The September Japanese Yen is surging to the upside overnight for a couple of reasons. The first and main reason is flight-to-safety. The second reason is the call for nations to diversify away from the U.S. Dollar.
Global equity and commodity markets are down sharply in European and Asian markets. This is expected to spread to the U.S. markets when they open in a couple of hours. The current weakness in the equity markets was triggered by a larger than expected U.S. job loss in June. This news was reported on July 2nd but many traders took the day off ahead of the U.S. market holiday on Friday. The weakness overnight is expected to trigger a sharply lower opening as traders who missed the move on Thursday are expected to pick up the selling where it left off on Thursday.
The September Japanese Yen is rallying sharply higher overnight as traders seek the safety of lower yielding assets. The rally is a continuation of the move from the bottom which started in early June when the equity markets topped and Thursday's flight-to-safety rally following the release of the bearish U.S. unemployment number.
The weakness in the equity markets is causing Japanese investors to repatriate investments in higher yielding assets which were purchased to combat the excessively lower yields in Japan. Traders who borrowed Yen at cheap rates in an effort to leverage their investments in higher risk assets are also buying Yen to pay back loans.

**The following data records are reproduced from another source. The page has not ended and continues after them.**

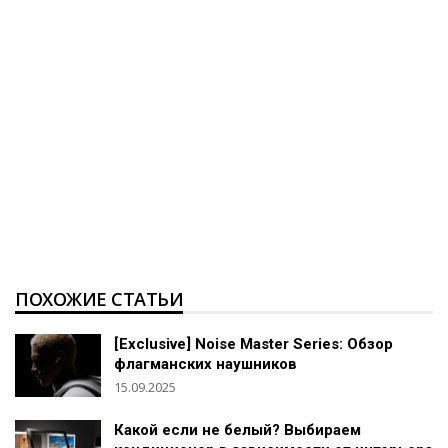
ПОХОЖИЕ СТАТЬИ
[Exclusive] Noise Master Series: Обзор
флагманских наушников
15.09.2025
Какой если не белый? Выбираем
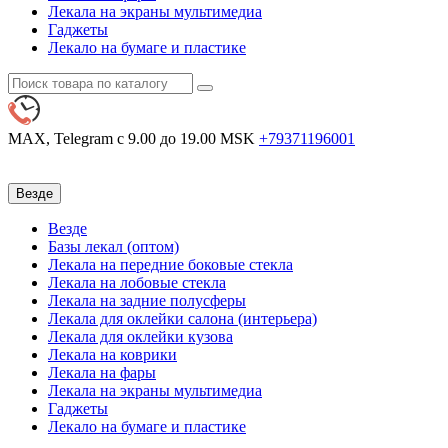
Лекала на экраны мультимедиа
Гаджеты
Лекало на бумаге и пластике
MAX, Telegram
с 9.00 до 19.00 MSK
+79371196001
Везде
Везде
Базы лекал (оптом)
Лекала на передние боковые стекла
Лекала на лобовые стекла
Лекала на задние полусферы
Лекала для оклейки салона (интерьера)
Лекала для оклейки кузова
Лекала на коврики
Лекала на фары
Лекала на экраны мультимедиа
Гаджеты
Лекало на бумаге и пластике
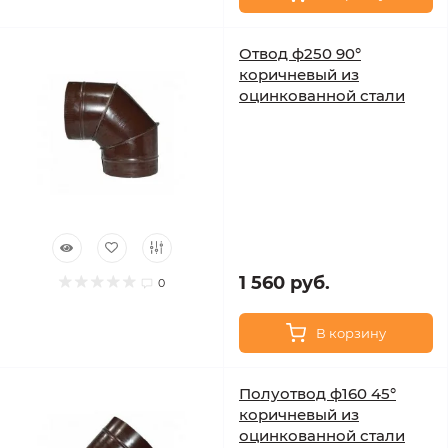
Отвод ф250 90°
коричневый из
оцинкованной стали
1 560 руб.
0
В корзину
Полуотвод ф160 45°
коричневый из
оцинкованной стали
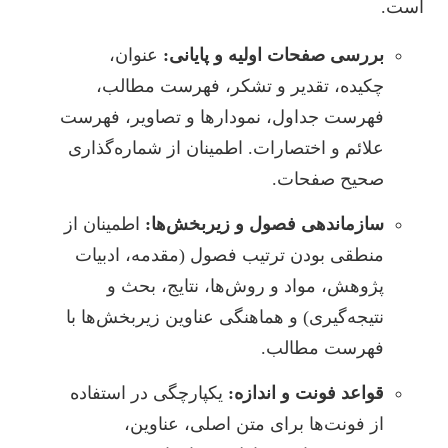
است.
بررسی صفحات اولیه و پایانی:
عنوان،
چکیده، تقدیر و تشکر، فهرست مطالب،
فهرست جداول، نمودارها و تصاویر، فهرست
علائم و اختصارات. اطمینان از شماره‌گذاری
صحیح صفحات.
سازماندهی فصول و زیربخش‌ها:
اطمینان از
منطقی بودن ترتیب فصول (مقدمه، ادبیات
پژوهش، مواد و روش‌ها، نتایج، بحث و
نتیجه‌گیری) و هماهنگی عناوین زیربخش‌ها با
فهرست مطالب.
قواعد فونت و اندازه:
یکپارچگی در استفاده
از فونت‌ها برای متن اصلی، عناوین،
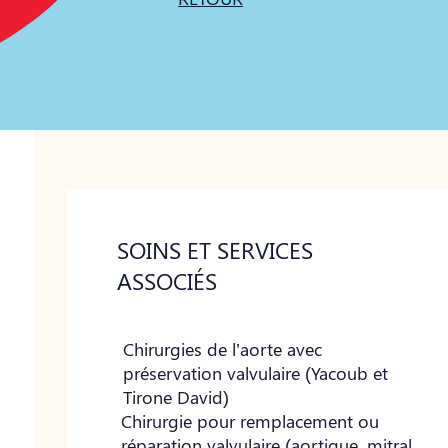
SOINS ET SERVICES
ASSOCIÉS
Chirurgies de l’aorte avec
préservation valvulaire (Yacoub et
Tirone David)
Chirurgie pour remplacement ou
réparation valvulaire (aortique, mitral,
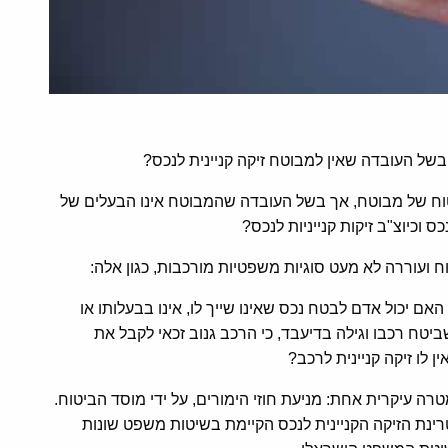
ל העובדה שאין למבוטח זיקה קניינית לנכס?
וח של מבוטח, אך בשל העובדה שהמבוטח אינו הבעלים של
 וכיוצ"ב זיקות קנייניות לנכס?
 ועוררה לא מעט סוגיות משפטיות מורכבות, כגון אלה:
האם יכול אדם לבטח נכס שאינו שייך לו, אינו בבעלותו או
שביטח רכבו וגילה בדיעבד, כי הרכב גנוב זכאי לקבל את
 לו זיקה קניינית לרכב?
רה עיקרית אחת: מניעת חוזי הימורים, על ידי מוסד הביטוח.
נת הזיקה הקניינית לנכס הקיימת בשיטות משפט שונות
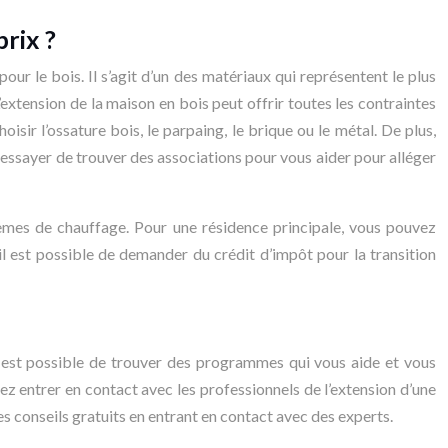
prix ?
ur le bois. Il s’agit d’un des matériaux qui représentent le plus
’extension de la maison en bois peut offrir toutes les contraintes
ir l’ossature bois, le parpaing, le brique ou le métal. De plus,
 essayer de trouver des associations pour vous aider pour alléger
stèmes de chauffage. Pour une résidence principale, vous pouvez
l est possible de demander du crédit d’impôt pour la transition
l est possible de trouver des programmes qui vous aide et vous
z entrer en contact avec les professionnels de l’extension d’une
 conseils gratuits en entrant en contact avec des experts.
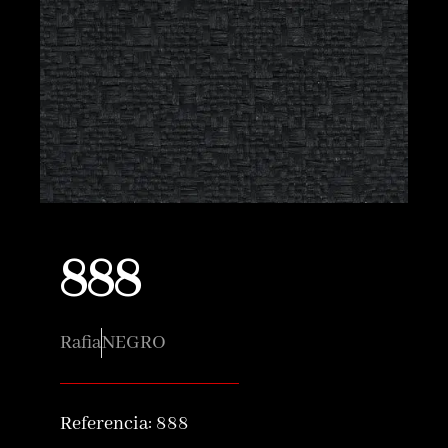
888
Rafia
NEGRO
Referencia:
888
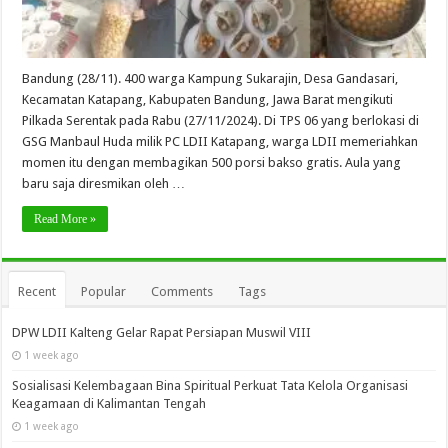
Bandung (28/11). 400 warga Kampung Sukarajin, Desa Gandasari,
Kecamatan Katapang, Kabupaten Bandung, Jawa Barat mengikuti
Pilkada Serentak pada Rabu (27/11/2024). Di TPS 06 yang berlokasi di
GSG Manbaul Huda milik PC LDII Katapang, warga LDII memeriahkan
momen itu dengan membagikan 500 porsi bakso gratis. Aula yang
baru saja diresmikan oleh …
Read More »
Recent
Popular
Comments
Tags
DPW LDII Kalteng Gelar Rapat Persiapan Muswil VIII
1 week ago
Sosialisasi Kelembagaan Bina Spiritual Perkuat Tata Kelola Organisasi
Keagamaan di Kalimantan Tengah
1 week ago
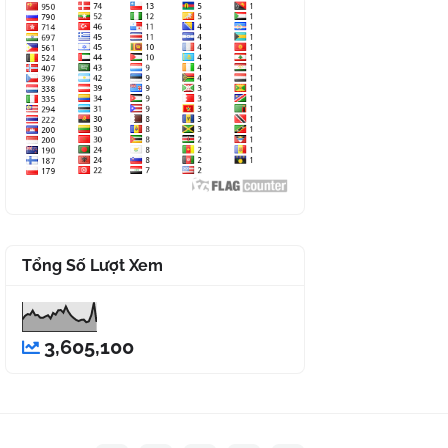
Tổng Số Lượt Xem
3,605,100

Flight-to-safety buying is not the only reason for the rally in the Japanese Yen. Longer-term traders believe that the Japanese Yen will benefit if the central banks get behind the movement to reduce the U.S. Dollar's role as the world's reserve currency.
China, Russia and India are expected to introduce the topic of reducing the world's reliance on the U.S. Dollar as the premier currency at this week's G-8 meeting. Russia commented over the week-end that the system is "flawed." India's finance minister is urging his nation to reduce its U.S. Dollar holdings. The French also joined the movement by stating their opinion that the system should be improved.
The best sign that the trend is beginning to shift away from the Dollar was the move by three Chinese corporations to settle imports and exports in Yuan. This move marked the first time that contracts were settled this way and was designed to make the Yuan more attractive to central banks.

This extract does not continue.